In the field behind the home I grew up in, in that green and fragrant field, there stood a tower. It was a tower, not of stone, not of bricks, not of mud and tile, but a tower of wire. Wires coiled into springs; springs coiled around some hidden core. The springs were the width of a hand, and there was no gap between them, no way to look in. We tried, and neither our hands nor our tools could separate the coils.
At its base the tower was the size of a large house and it tapered to nothing a hundred feet above the ground. More than halfway up, its otherwise regular surface was broken by an extrusion, a small half bubble, a cup with a shadow of darkness above it. For years as we played below, and rode our bicycles, we wondered if anyone lived in that hemisphere of darkness and why it existed.
Alexander 'Skip' Spence - Broken Heart - 1969
Nobody know who had built the tower, and it was too far from the world of grown ups to ask. The older kids had graffitied its base, and the metal wires were covered in obscenities and the tags of artists, who now were lawyers and accountants and chefs.
The tower had the ephemeral feeling of a thin pencil lines drawn on plain paper, to help an unsteady hand write in cursive with a pen. Once the page was dry, the pencil lines would be erased away, but there was no hiding the crutch – hold it up to the light and the lines are clear.
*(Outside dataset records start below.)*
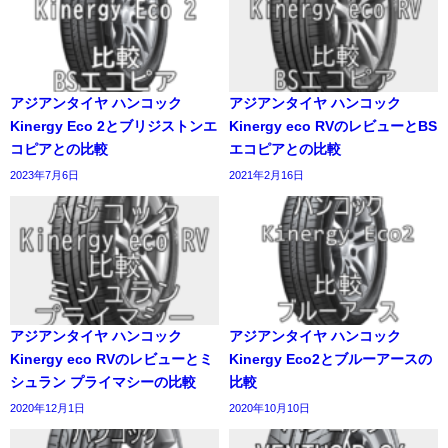
アジアンタイヤ ハンコック
アジアンタイヤ ハンコック
Kinergy Eco 2とブリジストンエ
Kinergy eco RVのレビューとBS
コピアとの比較
エコピアとの比較
2023年7月6日
2021年2月16日
アジアンタイヤ ハンコック
アジアンタイヤ ハンコック
Kinergy eco RVのレビューとミ
Kinergy Eco2とブルーアースの
シュラン プライマシーの比較
比較
2020年12月1日
2020年10月10日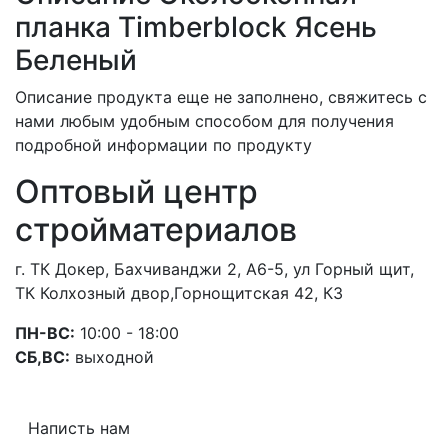
планка Timberblock Ясень
Беленый
Описание продукта еще не заполнено, свяжитесь с
нами любым удобным способом для получения
подробной информации по продукту
Оптовый центр
стройматериалов
г. ТК Докер, Бахчиванджи 2, А6-5, ул Горный щит,
ТК Колхозный двор,Горнощитская 42, К3
ПН-ВС:
10:00 - 18:00
СБ,ВС:
выходной
Написть нам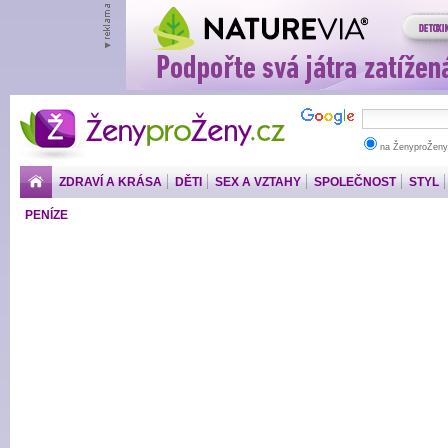
ŽenyproŽeny.cz
na ŽenyproŽeny
ZDRAVÍ A KRÁSA
DĚTI
SEX A VZTAHY
SPOLEČNOST
STYL
PENÍZE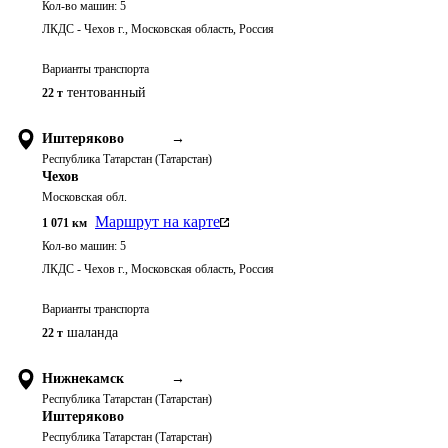
Кол-во машин:
5
ЛКДС - Чехов г., Московская область, Россия
Варианты транспорта
тентованный
22 т
Иштеряково
→
Республика Татарстан (Татарстан)
Чехов
Московская обл.
Маршрут на карте
1 071
км
Кол-во машин:
5
ЛКДС - Чехов г., Московская область, Россия
Варианты транспорта
шаланда
22 т
Нижнекамск
→
Республика Татарстан (Татарстан)
Иштеряково
Республика Татарстан (Татарстан)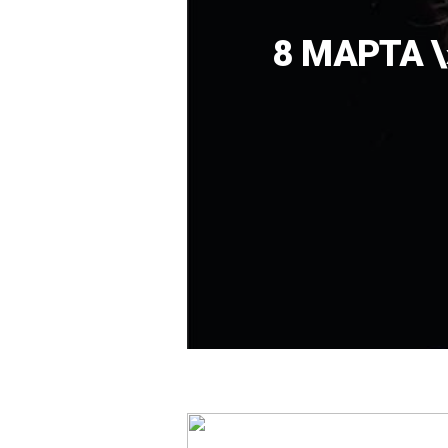
8 МАРТА \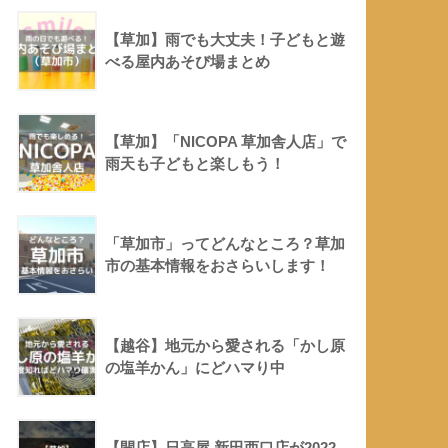
【草加】雨でも大丈夫！子どもと遊
べる屋内あそび場まとめ
【草加】「NICOPA 草加舎人店」で
雨天も子どもと楽しもう！
「草加市」ってどんなところ？草加
市の基本情報をおさらいします！
【越谷】地元から愛される「かし原
の塩羊かん」にどハマり中
【開店】日高屋 新田西口店が2022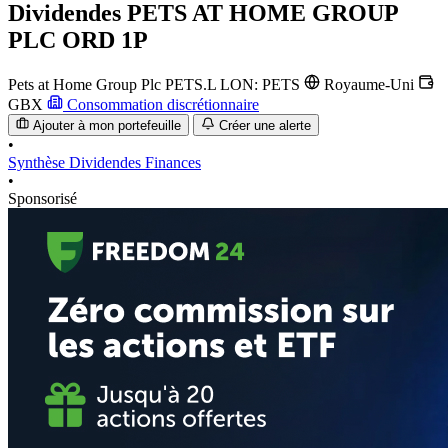
Dividendes
PETS AT HOME GROUP
PLC ORD 1P
Pets at Home Group Plc
PETS.L
LON: PETS
Royaume-Uni
GBX
Consommation discrétionnaire
Ajouter à mon portefeuille
Créer une alerte
•
Synthèse
Dividendes
Finances
•
Sponsorisé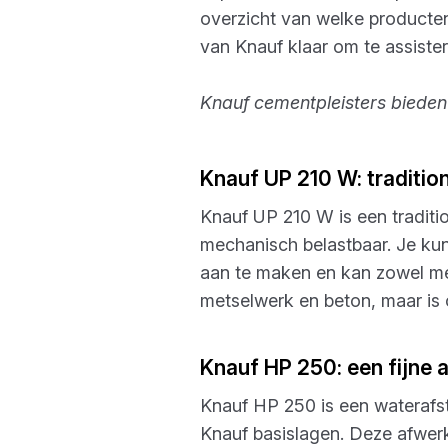
overzicht van welke producten 
van Knauf klaar om te assister
Knauf cementpleisters bieden
Knauf UP 210 W: tradition
Knauf UP 210 W is een traditi
mechanisch belastbaar. Je kunt
aan te maken en kan zowel me
metselwerk en beton, maar is 
Knauf HP 250: een fijne 
Knauf HP 250 is een waterafs
Knauf basislagen. Deze afwerkpl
So I imagined that the coils of the wire were filed with some eldritch electricity, blue particles speeding godlike to the top and that the electricity in turn generated, in the direction of a thumb pointing upwards, a magnetic field drawing to it the children of the neighborhood.
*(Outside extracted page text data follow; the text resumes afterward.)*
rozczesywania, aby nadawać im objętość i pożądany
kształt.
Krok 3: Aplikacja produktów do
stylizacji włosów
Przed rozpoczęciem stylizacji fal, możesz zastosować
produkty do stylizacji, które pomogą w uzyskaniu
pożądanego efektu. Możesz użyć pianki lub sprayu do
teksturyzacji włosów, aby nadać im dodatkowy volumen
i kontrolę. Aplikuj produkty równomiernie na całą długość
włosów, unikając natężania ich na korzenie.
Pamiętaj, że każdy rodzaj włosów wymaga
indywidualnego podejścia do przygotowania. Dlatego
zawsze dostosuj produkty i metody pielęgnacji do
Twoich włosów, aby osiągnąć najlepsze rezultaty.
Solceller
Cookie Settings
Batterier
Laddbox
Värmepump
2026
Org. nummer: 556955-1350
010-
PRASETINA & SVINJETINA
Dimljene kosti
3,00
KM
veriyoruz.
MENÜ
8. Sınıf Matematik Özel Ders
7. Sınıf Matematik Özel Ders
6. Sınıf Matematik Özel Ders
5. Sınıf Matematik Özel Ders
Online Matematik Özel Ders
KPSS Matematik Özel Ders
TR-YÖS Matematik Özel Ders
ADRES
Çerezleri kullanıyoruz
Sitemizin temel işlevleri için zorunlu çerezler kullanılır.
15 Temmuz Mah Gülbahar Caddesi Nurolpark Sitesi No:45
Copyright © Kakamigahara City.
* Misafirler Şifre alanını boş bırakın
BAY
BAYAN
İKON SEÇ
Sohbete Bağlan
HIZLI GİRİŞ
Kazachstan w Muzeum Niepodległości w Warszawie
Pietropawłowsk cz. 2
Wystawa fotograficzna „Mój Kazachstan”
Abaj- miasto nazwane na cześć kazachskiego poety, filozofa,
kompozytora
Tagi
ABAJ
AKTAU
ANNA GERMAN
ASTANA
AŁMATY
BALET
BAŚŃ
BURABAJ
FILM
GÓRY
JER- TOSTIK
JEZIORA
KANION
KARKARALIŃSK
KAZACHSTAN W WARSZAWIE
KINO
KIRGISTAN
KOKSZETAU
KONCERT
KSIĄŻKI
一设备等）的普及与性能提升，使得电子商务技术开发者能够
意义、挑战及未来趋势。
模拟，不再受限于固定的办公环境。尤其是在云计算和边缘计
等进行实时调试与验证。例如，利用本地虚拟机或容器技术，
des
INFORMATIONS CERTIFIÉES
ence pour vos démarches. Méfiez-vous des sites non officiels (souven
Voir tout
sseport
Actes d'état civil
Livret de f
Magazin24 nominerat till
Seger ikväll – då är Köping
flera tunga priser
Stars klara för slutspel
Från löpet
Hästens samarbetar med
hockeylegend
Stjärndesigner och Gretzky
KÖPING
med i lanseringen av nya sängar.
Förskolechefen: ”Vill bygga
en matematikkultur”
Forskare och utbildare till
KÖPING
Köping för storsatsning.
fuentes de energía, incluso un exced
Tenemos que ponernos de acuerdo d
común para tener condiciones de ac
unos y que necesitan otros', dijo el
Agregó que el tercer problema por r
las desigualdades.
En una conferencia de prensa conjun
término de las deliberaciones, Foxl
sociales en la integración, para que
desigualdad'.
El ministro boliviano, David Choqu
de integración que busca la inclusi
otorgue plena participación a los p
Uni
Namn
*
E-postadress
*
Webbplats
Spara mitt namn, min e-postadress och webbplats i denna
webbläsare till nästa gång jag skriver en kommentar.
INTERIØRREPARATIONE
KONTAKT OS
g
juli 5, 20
Thirty years later, life brought me full circle to that same field. In the centre of the field, shimmered again the same tower unrusted, and that same demitasse of darkness. Now, too old and too frequently robbed to not take what I want, I decided to climb the tower.
The Smashing Pumpkins - The Celestials - 2012
The next day, in the field, a morning which in a past life I would have spent riding my bicycle around the tower after school, I looked up its length. Then I kicked my crampons into it, gripped my ice axes firm in both hands and started upwards. The hum and crash of the axes biting into the metal filled me with a violative joy, as if what I was digging into was not the gaps in springs, but the very substance of my life.
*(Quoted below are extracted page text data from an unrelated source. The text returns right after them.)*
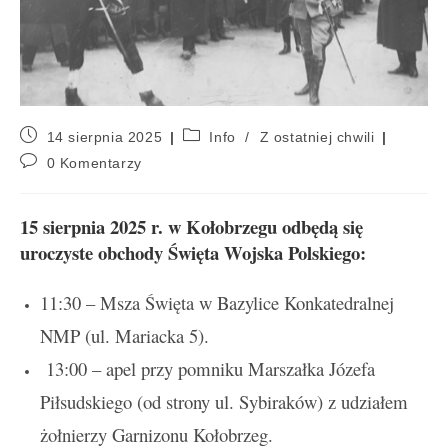
14 sierpnia 2025
Info
/
Z ostatniej chwili
0 Komentarzy
15 sierpnia 2025 r. w Kołobrzegu odbędą się
uroczyste obchody Święta Wojska Polskiego:
11:30 – Msza Święta w Bazylice Konkatedralnej
NMP (ul. Mariacka 5).
13:00 – apel przy pomniku Marszałka Józefa
Piłsudskiego (od strony ul. Sybiraków) z udziałem
żołnierzy Garnizonu Kołobrzeg.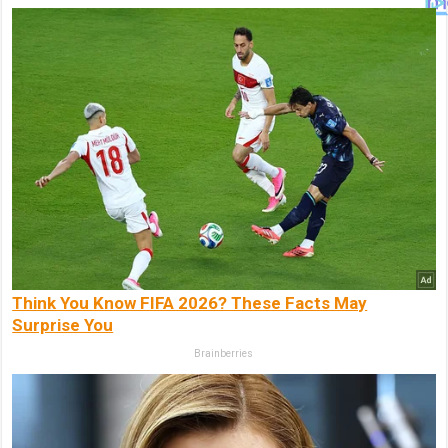
Think You Know FIFA 2026? These Facts May
Surprise You
Brainberries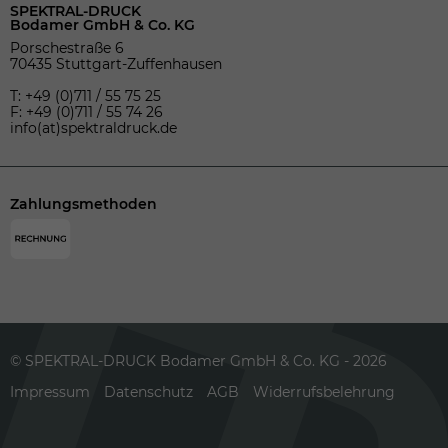
SPEKTRAL-DRUCK
Bodamer GmbH & Co. KG
Porschestraße 6
70435 Stuttgart-Zuffenhausen
T: +49 (0)711 / 55 75 25
F: +49 (0)711 / 55 74 26
info(at)spektraldruck.de
Zahlungsmethoden
© SPEKTRAL-DRUCK Bodamer GmbH & Co. KG - 2026
Impressum
Datenschutz
AGB
Widerrufsbelehrung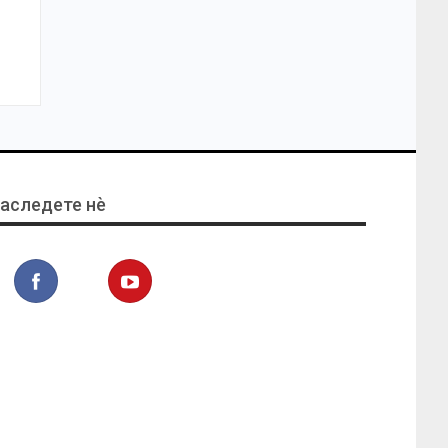
аследете нѐ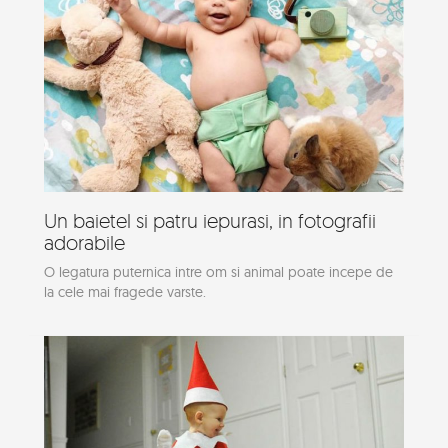
Un baietel si patru iepurasi, in fotografii
adorabile
O legatura puternica intre om si animal poate incepe de
la cele mai fragede varste.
Then, I hooked my leg into the balcony, and finally, I stood in the mystery. The sun shown down into the room, a small room, only one room. In the centre was a velvet chair, a homely throne, and on it sat a little boy. On his head sat a tinsel crown.
When I looked upon his face, I knew it. I knew it a thousand times, knew what it would become, knew what would line it, knew where it would scar. But to him, I came as a stranger.